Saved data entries
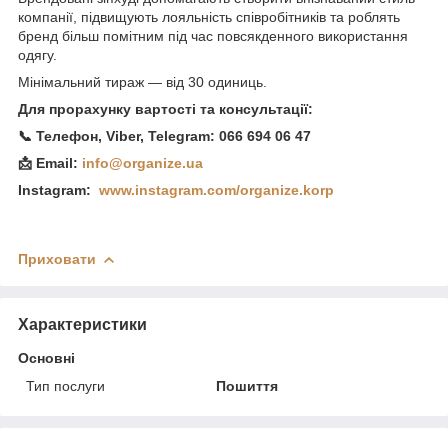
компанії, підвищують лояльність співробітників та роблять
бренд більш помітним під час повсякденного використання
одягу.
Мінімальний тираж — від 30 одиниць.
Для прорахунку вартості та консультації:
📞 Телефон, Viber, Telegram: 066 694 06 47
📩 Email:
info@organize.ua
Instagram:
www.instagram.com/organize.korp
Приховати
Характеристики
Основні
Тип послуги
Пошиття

**Task brief:**
These entries are to be printed again word for word, except for the pictures.

**Task response:**
компанії, підвищують лояльність співробітників та роблять
бренд більш помітним під час повсякденного використання
одягу.
Мінімальний тираж — від 30 одиниць.
Для прорахунку вартості та консультації:
📞 Телефон, Viber, Telegram: 066 694 06 47
📩 Email:
info@organize.ua
Instagram:
www.instagram.com/organize.korp
Приховати
Характеристики
Основні
Тип послуги
Пошиття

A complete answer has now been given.